Too many lords, not enough stewards

Posted Feb 2, 2018 10:31 UTC (Fri) by linusw (subscriber, #40300)
Parent article: Too many lords, not enough stewards

I think this talk was pretty interesting, so I wrote a lengthy mail to Daniel personally. These are some of those thought and some other ones. It is too long so no-one will read it except me, so I can go back and feel smart and smug about myself.

I would say my condensed appraisal is that the problems are real, but is not in any way limited to the kernel community and in some cases deeply founded in ~10000 years of culture.

The reference to the book about domestic relationships focus on some aspects of the problem that are psychological and individual. We can all be better people. Some have more potential for improvement than others. Some are more fragile, some are more stoic, some likely have distorted emotional abilities on the autism-spectrum making them especially hard to deal with. Some people will react with hostility to anything resembling psychology simply because they are insecure people and do not like the idea about thinking critically about themselves and their own behaviors, also they tend to place the problem elsewhere than within themselves when put to the point. They will have to be reached by other methods than directly pointing out personality flaws, it's just not going to help, they will feel intimidated.

The problem with leadership is harder to get at and has sociological, anthropological, ethnological and political implications. Nobody really knows what good (community) leadership is, I haven't ever seen a scientific deductive reasoning idea of that, ever, all statements seem to be inductive, even to the point of being just a bin of anecdotes about people "many think were great leaders". Different cultures have very different ideas about what constitutes good leadership on top of that (google "power distance index" or "Hofstede's cultural dimensions theory" for a wakeup call).
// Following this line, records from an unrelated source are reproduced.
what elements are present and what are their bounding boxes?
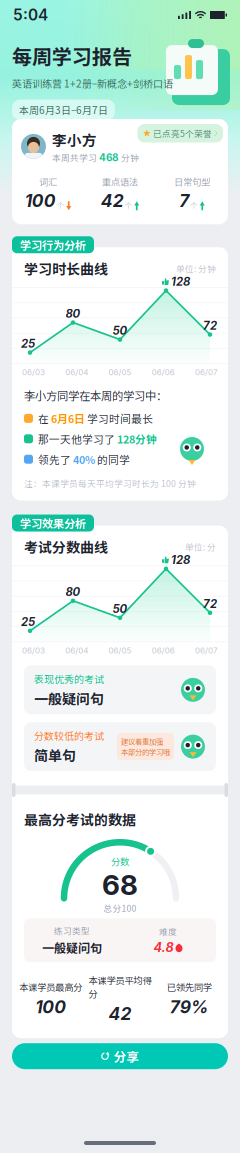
staticText: 英语训练营 1+2册–新概念+剑桥口语 xyxy=(12,76,173,90)
staticText: 06/05 xyxy=(108,368,132,377)
staticText: 学习时间最长 xyxy=(85,411,153,426)
staticText: 总分100 xyxy=(104,902,136,914)
staticText: 42 xyxy=(108,1003,132,1024)
staticText: 468 xyxy=(99,152,119,164)
staticText: 40% xyxy=(73,452,95,467)
staticText: 单位: 分钟 xyxy=(176,262,216,275)
staticText: 06/04 xyxy=(65,646,88,656)
staticText: 分数 xyxy=(111,854,129,868)
staticText: 25 xyxy=(21,337,35,350)
staticText: 日常句型 xyxy=(174,175,210,188)
staticText: 个 xyxy=(125,199,132,210)
staticText: 128分钟 xyxy=(117,431,157,446)
staticText: 学习行为分析 xyxy=(20,237,86,253)
staticText: 考试分数曲线 xyxy=(24,536,108,557)
staticText: 重点语法 xyxy=(102,175,138,188)
staticText: 最高分考试的数据 xyxy=(24,809,136,829)
staticText: 100 xyxy=(35,996,66,1017)
staticText: 领先了 xyxy=(38,452,73,467)
staticText: 06/03 xyxy=(22,368,45,377)
staticText: 4.8 xyxy=(154,940,174,955)
staticText: 本周共学习 xyxy=(52,151,97,164)
staticText: 分数较低的考试 xyxy=(34,728,104,743)
staticText: 06/07 xyxy=(195,368,218,377)
staticText: 68 xyxy=(102,868,138,902)
staticText: 06/06 xyxy=(152,646,175,656)
staticText: 7 xyxy=(179,190,189,211)
staticText: 表现优秀的考试 xyxy=(34,672,104,686)
staticText: 学习效果分析 xyxy=(20,515,86,531)
staticText: 100 xyxy=(25,190,56,211)
staticText: 50 xyxy=(112,602,128,616)
staticText: 难度 xyxy=(159,925,177,938)
staticText: 那一天他学习了 xyxy=(38,431,117,446)
staticText: 学习时长曲线 xyxy=(24,258,108,279)
staticText: 5:04 xyxy=(13,6,48,24)
staticText: 80 xyxy=(66,307,80,320)
staticText: 06/06 xyxy=(152,368,175,377)
staticText: 注：本课学员每天平均学习时长为 100 分钟 xyxy=(24,477,196,490)
staticText: 72 xyxy=(203,319,217,332)
staticText: 06/07 xyxy=(195,646,218,656)
staticText: 已领先同学 xyxy=(167,980,212,993)
staticText: 在 xyxy=(38,411,51,426)
staticText: 6月6日 xyxy=(51,411,85,426)
staticText: 词汇 xyxy=(39,175,57,188)
staticText: 06/04 xyxy=(65,368,88,377)
staticText: 80 xyxy=(66,585,80,599)
staticText: 分享 xyxy=(114,1047,140,1065)
staticText: 本部分的学习哦 xyxy=(121,747,170,757)
staticText: 72 xyxy=(203,597,217,611)
button[interactable]: 分享 xyxy=(0,1043,240,1069)
staticText: 个 xyxy=(57,199,64,210)
staticText: 李小方 xyxy=(52,129,97,150)
staticText: 一般疑问句 xyxy=(42,939,102,956)
staticText: 25 xyxy=(21,615,35,629)
staticText: 06/03 xyxy=(22,646,45,656)
staticText: 128 xyxy=(171,275,190,288)
staticText: 建议着重加强 xyxy=(121,736,163,747)
staticText: 已点亮5个荣誉 xyxy=(153,127,212,140)
staticText: 本课学员平均得分 xyxy=(88,973,152,1000)
staticText: 42 xyxy=(101,190,124,211)
staticText: 本课学员最高分 xyxy=(19,980,82,993)
staticText: 06/05 xyxy=(108,646,132,656)
staticText: 练习类型 xyxy=(54,924,90,937)
staticText: 79% xyxy=(170,996,209,1017)
staticText: 128 xyxy=(171,553,190,567)
staticText: 的同学 xyxy=(95,452,130,467)
staticText: 本周6月3日–6月7日 xyxy=(19,102,108,117)
staticText: 一般疑问句 xyxy=(34,688,104,708)
staticText: 分钟 xyxy=(121,151,139,164)
staticText: 50 xyxy=(112,324,128,337)
staticText: 简单句 xyxy=(34,745,76,765)
staticText: 单位: 分 xyxy=(185,540,216,553)
staticText: 李小方同学在本周的学习中： xyxy=(24,387,167,404)
staticText: 每周学习报告 xyxy=(12,41,132,70)
staticText: 个 xyxy=(190,199,197,210)
button[interactable]: 已点亮5个荣誉 xyxy=(138,124,223,142)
The same goes for organization. What is a good open source organization principle? We know that some of the most *successful* ones have developers that are organized hierarchical and despotic, the despot may be benevolent or far from, they can still be successful. Despots or maintainers rule by governors called submaintainers.
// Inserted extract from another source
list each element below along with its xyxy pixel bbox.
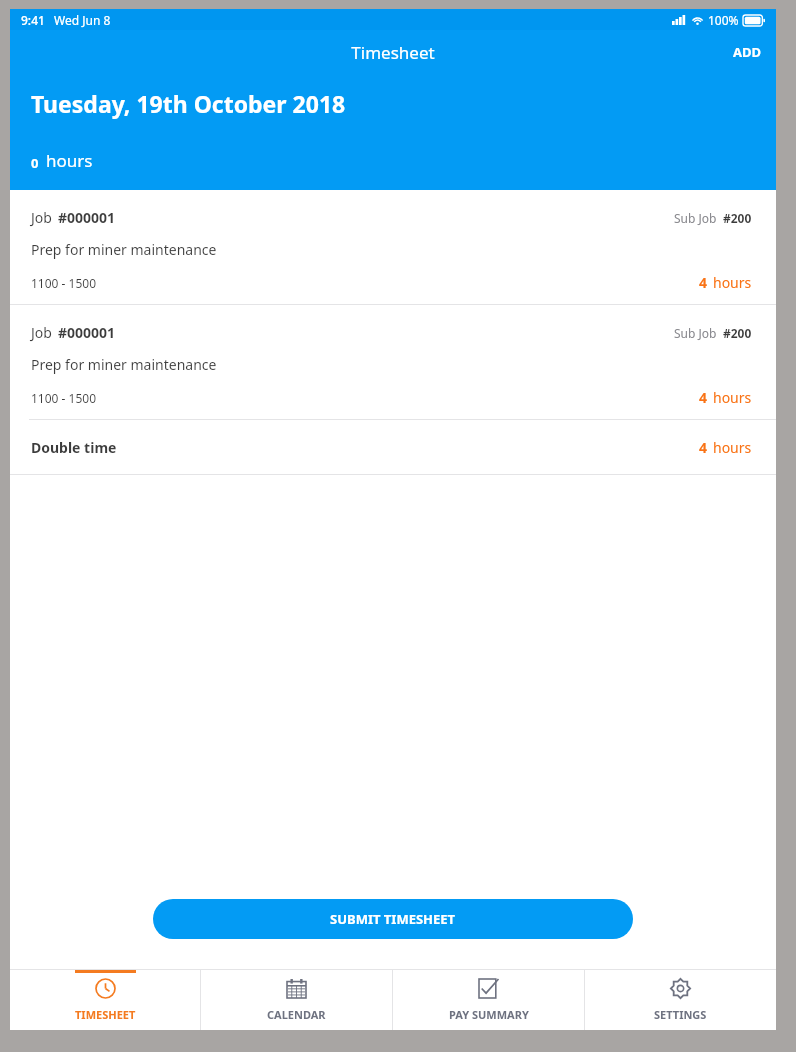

Whether a successful leadership is a good leadership is a philosophical question. If we take the stance that it is desirable that leadership makes the developers feel good about their work environment, that is a direct utilitarian claim. (Most happiness to the most people.) What is the goal: to get the technology in place at any cost or to make the developers feel reasonably OK or even great about their work-life? History certainly do not lack examples of great technology being developed by people under threat even to their personal security and their families lives. Was that "good" then, in the philosophical sense of technological imperative?

What we have today is neither overly (tyrant) despotic or ideally friendly. There is room for improvement.

I think the main takeaway from Daniels talk and other talks he made is that when you get a group of developers and (sub)maintainers with very similar abilities and strong trust among them, it is possible to make the organization more decentralized. More anarchist, less autocratic if you like. And that works great for everyone involved.